Laser technology for easier flying

Significant weight savings

In the Large Passenger Aircraft (LPA) framework program, the Fraunhofer IWS succeeded in demonstrating the welding of long joining seams on large-volume thermoplastic aircraft fiber composite structures using a CO2 laser beam source for the first time in the world as part of the MFFD project. © Clean Aviation

The innovative process makes the use of mechanical connecting elements superfluous and also dispenses with material doublings as with classic riveted overlap joints. The fuselage buoy made of welded, thermoplastic composite material therefore weighs significantly less than conventional sections. This marks an important step in aircraft construction using new types of high-performance materials, as it enables the joining of high-strength and weldable large fiber composite components. The challenge was to process materials such as PAEK, which has a comparatively high heat resistance and temperature resistance for plastics.

Aircraft half-shells welded by laser

On the left side of the MFFD, the process approach developed at the Fraunhofer IWS produced the final longitudinal seam connection between the upper and lower halves of a section of Carbon Fiber Reinforced Thermo-Plastics (CFRTP) measuring eight by four meters - in original size. © Clean Aviation

The key to success for the team was to join the upper and lower shells of the aircraft body together step by step by continuously placing several laminate strips, known as straps, on top of each other. The strips, which became progressively wider from 60 to 360 millimetres with each work step, were automatically placed in a stepped geometry (stock) on the surfaces of the half-shells. The overlap joints created in this way restore the initially interrupted force flow of the fiber composite material between the half-shells and form a reliable load-transferring bond.

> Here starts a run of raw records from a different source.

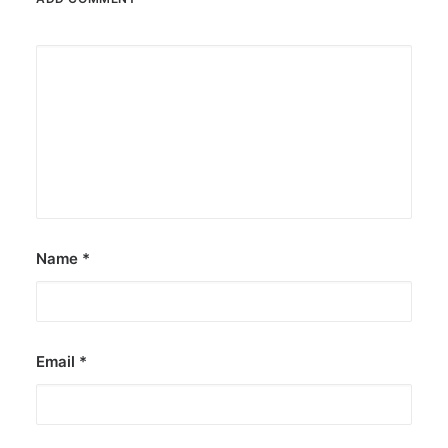
Name
*
Email
*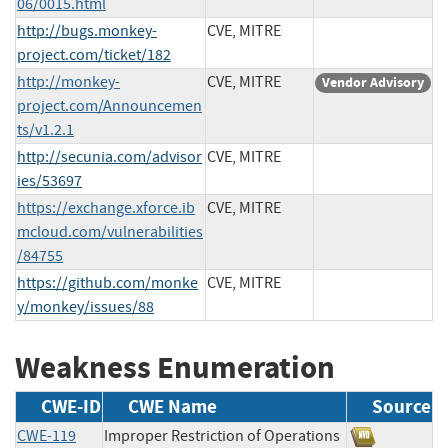
06/0015.html
http://bugs.monkey-
CVE, MITRE
project.com/ticket/182
http://monkey-
CVE, MITRE
Vendor Advisory
project.com/Announcemen
ts/v1.2.1
http://secunia.com/advisor
CVE, MITRE
ies/53697
https://exchange.xforce.ib
CVE, MITRE
mcloud.com/vulnerabilities
/84755
https://github.com/monke
CVE, MITRE
y/monkey/issues/88
Weakness Enumeration
CWE-ID
CWE Name
Source
CWE-119
Improper Restriction of Operations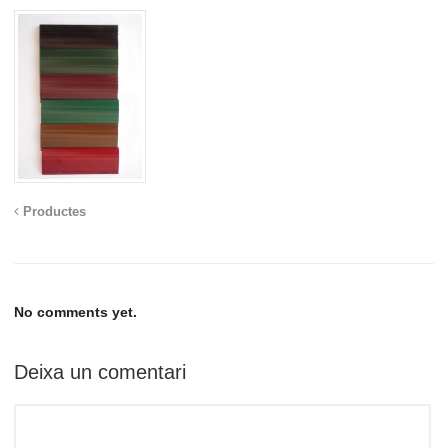
Productes
No comments yet.
Deixa un comentari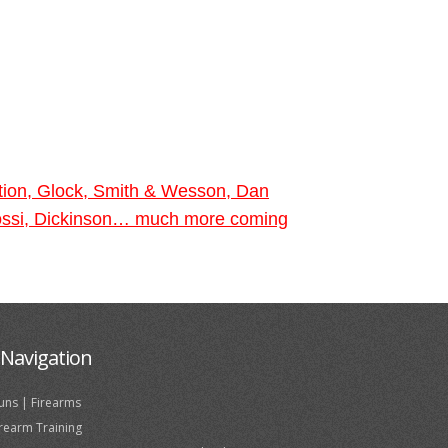
tion, Glock, Smith & Wesson, Dan
 Rossi, Dickinson… much more coming
Navigation
uns | Firearms
irearm Training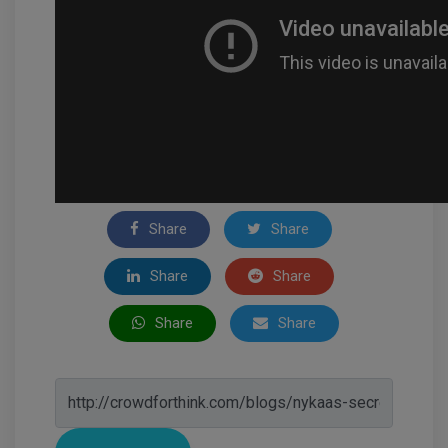
Share
Share
Share
Share
Share
Share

"Another special feature of this process is the wavelength of the_{CO2 laser system} used," adds Dr. Langer. The Contijoin process offers the unique advantage that the wavelength of 10.6 micrometers in the relevant plastic part of the fiber composite material has a significantly higher coupling (absorption) of the laser radiation than the conventionally used fiber lasers with 1.06 micrometers. "This allows the required energy input in the area of the interfaces to be joined between the individual components to be reduced to a minimum, completely eliminating the subsequent process steps that are typically required today."

Monitoring and control of the welding process in real time

The conceptual development and implementation of the entire plant and control system, including the human-machine interface, was based on an in-house development by the Fraunhofer IWS. Commercially available system components were also used. © Clean Aviation

Another essential technology component is the ESL2-100 module, which was also developed at the Dresden institute. "This allows us to process a wide variety of sensor signals and implement corresponding control algorithms derived from them," explains Peter Rauscher, Group Manager High-Speed Laser Processing at the Fraunhofer IWS. "This enables both monitoring and adaptive control of the welding process in real time. This would not be possible with conventional control electronics. For example, in addition to controlling the welding temperature along the welding gap, we are also able to take into account the position, width and curvature of the aircraft half-shells."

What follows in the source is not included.